C’est une souffrance invisible, aux effets réels. La souffrance psychique des migrants se trouvant en zones frontalières. Des traumas dus à leurs histoires dans leurs pays, leurs parcours souvent douloureux et difficiles, et aggravés par les conditions de vie une fois au Maroc. Sur le divan, des personnes en migration se confient…

Migrants soudanais survivants du drame du 24 juin à Nador. Crédit photo: ENASS

Alors qu’ils pensaient être à l’abri une fois arrivés à destination, les exilés restent souvent hantés par les violences subies dans leur pays ou durant leur voyage. Ancré dans leur psyché, ces souvenirs habitent leur quotidien. Ce sont ceux qu’on ignore souvent. ENASS a rencontré des réfugiés survivants du 24 juin 2022 qui nous ont confié, une partie de leurs souffrances mentales tout au long de leur périple migratoire. 

L’invisible syndrome

C’est toujours une souffrance pour ce jeune homme. Lorsqu’il survient, Mawya paraît comme plongé dans une autre réalité.

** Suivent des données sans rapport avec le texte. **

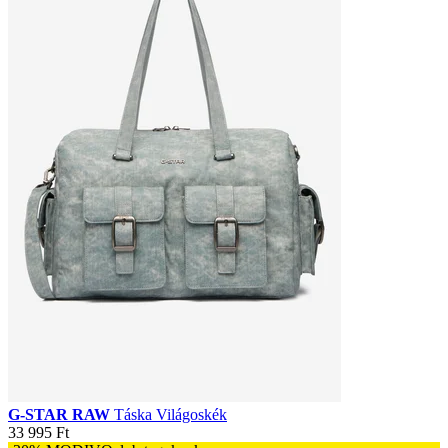
G-STAR RAW
Táska Világoskék
33 995 Ft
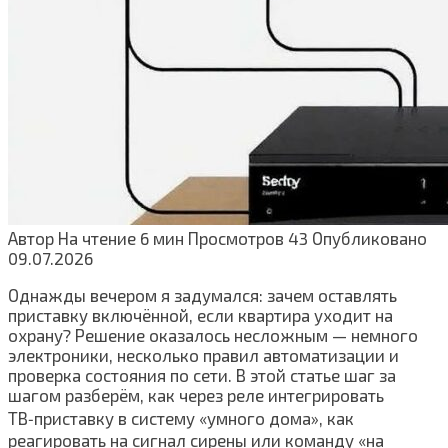
Автор
На чтение
6 мин
Просмотров
43
Опубликовано
09.07.2026
Однажды вечером я задумался: зачем оставлять
приставку включённой, если квартира уходит на
охрану? Решение оказалось несложным — немного
электроники, несколько правил автоматизации и
проверка состояния по сети. В этой статье шаг за
шагом разберём, как через реле интегрировать
ТВ‑приставку в систему «умного дома», как
реагировать на сигнал сирены или команду «на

Le présent et le passé se confondent, et tout ressurgit : les dures conditions de vie au pays, les dures journées de travail au Tchad, l’odeur de la prison clandestine en Libye, les cris des migrants prisonniers torturés par ces rebelles, et les images des gens morts le 24 juin à la frontière Nador-Melilla. 

Assis sur le coin d’un lit partagé avec trois autres migrants, il aperçoit ses détenteurs s’approcher de lui, pour le torturer. Il essaye de s’échapper, il crie de toutes ses forces, mais en vain, personne ne l’entend. C’est là qu’il se réveille, le corps en sueur. Il n’est plus dans cette petite cellule de prison qui contient plus de 300 migrants, mais au marché de légumes au quartier populaire Qamra à Rabat où on l’a rencontré. Aujourd’hui, cet endroit est devenu son seul refuge depuis son déplacement forcé après les événements du 24 juin. 

Derrière ces cauchemars se cache un état de stress post-traumatique. Un état provoqué par une confrontation brutale et intense à la mort, à des blessures graves ou une agression sexuelle, un événement en tout cas si violent qu’il devient impossible à expliquer et à temporaliser. L’espace-temps explose. L’événement revient sans cesse, hante le quotidien, prend le pas sur tout le reste et trouble les sens.

Mawya, le destin d’un survivant  

Mawya est un jeune Soudanais de 34 ans. Il quitte Darfour à la recherche de conditions de vie meilleures. Son but était de rejoindre « l’Eldorado » européen. « La situation était tellement compliquée, de difficiles conditions de vie, ma vie était en danger, pour mener une vie normale, je n’avais pas de choix, j’ai dû partir», raconte-t-il. Il débarque au Tchad et passe quelques mois, ensuite part vers la Libye, là où son cauchemar commence. Mawya est resté près de 40 jours, précisément deux mois, dans l’enfer des migrants.

Les réfugiés survivent dans plusieurs squats dans les villes de Rabat, Casablanca et Béni Mellal dans des conditions déplorables.

« Tu préfères mourir que de rester une seule seconde dans cette prison libyenne ».

Mawya

En Libye, Mawya a été kidnappé et séquestré dans une de ces prisons clandestines d’escalvage où l’on torture les exilés et on demande des rançons à leurs familles afin de les libérer. « Ils ont menacé de me tuer si je ne versais pas la rançon réclamée. Je n’avais pas de famille, personne ne pouvait leur envoyer l’argent qu’ils voulaient, j’ai été alors torturé chaque jour », raconte-t-il.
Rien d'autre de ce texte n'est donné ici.